The dominion of the Persians cannot have exercised any deep influence on the life of the Aryas on the right bank of the Indus, and still less on the nations beyond the river. A new enemy, a dangerous neighbour, came upon the Indians from the distant west, who brought upon their states the first serious disaster from without. The extensive Persian kingdom was broken before the mighty arm of Alexander of Macedon. His expedition came from a greater distance than the armies of the kings of Asshur, of Cyrus, and Darius; it penetrated further to the east than the Assyrians and Persians had ever done, and brought with it important consequences, which extended over the whole land of the Indus.

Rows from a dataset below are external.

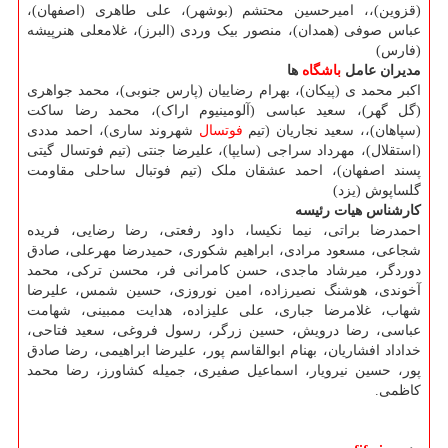
(قزوین)،، امیرحسین محتشم (بوشهر)، علی طاهری (اصفهان)،
عباس صوفی (همدان)، منصور بیک وردی (البرز)، غلامعلی هنرپیشه
(فارس)
مدیران عامل
باشگاه
ها
اکبر محمد ی (پیکان)، بهرام رضاییان (پارس جنوبی)، محمد جواهری
(گل گهر)، سعید عباسی (آلومینیوم اراک)، محمد رضا ساکت
(سپاهان)،، سعید نجاریان (تیم
فوتسال
شهروند ساری)، احمد مددی
(استقلال)، مهرداد سراجی (سایپا)، علیرضا جنتی (تیم فوتسال گیتی
پسند اصفهان)، احمد عشقان ملک (تیم فوتبال ساحلی مقاومت
گلساپوش (یزد)
کارشناس هیات رئیسه
احمدرضا براتی، نیما نکیسا، داود رفعتی، رضا رضایی، فریده
شجاعی، مسعود مرادی، ابراهیم شکوری، حمیدرضا مهرعلی، صادق
دوردگر، میرشاد ماجدی، حسن کامرانی فر، محسن ترکی، محمد
آخوندی، هوشنگ نصیرزاده، امین نوروزی، حسین شمس، علیرضا
شهاب، غلامرضا جباری، علی علیزاده، هدایت ممبینی، شهامت
عباسی، رضا درویش، حسین زرگر، رسول فروغی، سعید فتاحی،
خداداد افشاریان، بهنام ابوالقاسم پور، علیرضا ابراهیمی، رضا صادق
پور، حسین نیرویار، اسماعیل صفیری، جمیله کشاورز، رضا محمد
کاظمی.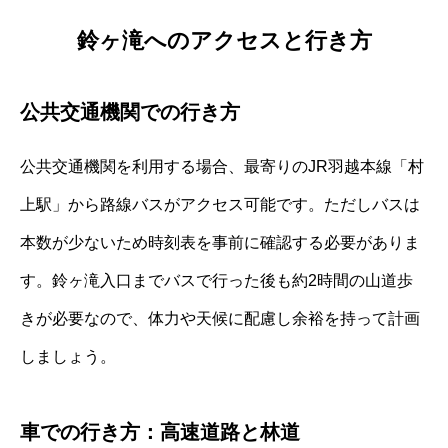
鈴ヶ滝へのアクセスと行き方
公共交通機関での行き方
公共交通機関を利用する場合、最寄りのJR羽越本線「村
上駅」から路線バスがアクセス可能です。ただしバスは
本数が少ないため時刻表を事前に確認する必要がありま
す。鈴ヶ滝入口までバスで行った後も約2時間の山道歩
きが必要なので、体力や天候に配慮し余裕を持って計画
しましょう。
車での行き方：高速道路と林道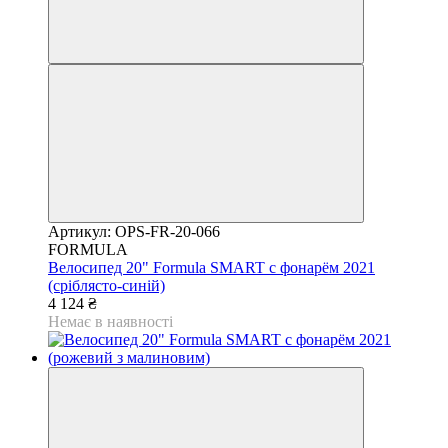
Артикул: OPS-FR-20-066
FORMULA
Велосипед 20" Formula SMART с фонарём 2021
(сріблясто-синій)
4 124 ₴
Немає в наявності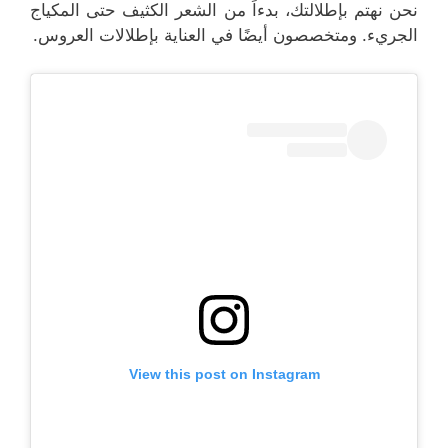
نحن نهتم بإطلالتك، بدءاً من الشعر الكثيف حتى المكياج
الجريء. ومتخصصون أيضًا في العناية بإطلالات العروس.
View this post on Instagram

What essentially tended to make the attack of these enemies easier was the discord among the states and tribes of the land of the Indus. The mightiest kingdom on this side of the Indus was the kingdom of Cashmere, whose princes had extended their territory over the mountains in the south, and the land of Abhisara. They were in excellent relations with the princely race of the Pauravas, which reigned between the upper course of the Vitasta and the Asikni. In common both states had sought to subjugate the free nations between their territories and on the borders of the Pauravas. They marched out with a great army, but they were unable to accomplish anything. In the land of the Panjab the Pauravas possessed the most important warlike power; a neighbouring family of the same name ruled between the upper Asikni and the Iravati. Such a power was dangerous to the kingdom of Taksha?ila, which lay to the west between the upper Iravati and the Indus; the princes of this state had long been at enmity with their neighbours, the Pauravas. A similar feud on the lower Indus separated the princes of the Mushikas and those of the region of Sindimana, which lay opposite, on the right bank of the Indus. Of the free nations the Kshudrakas and Malavas could together put 100,000 warriors in the field, but they were in a state of feud and hostility.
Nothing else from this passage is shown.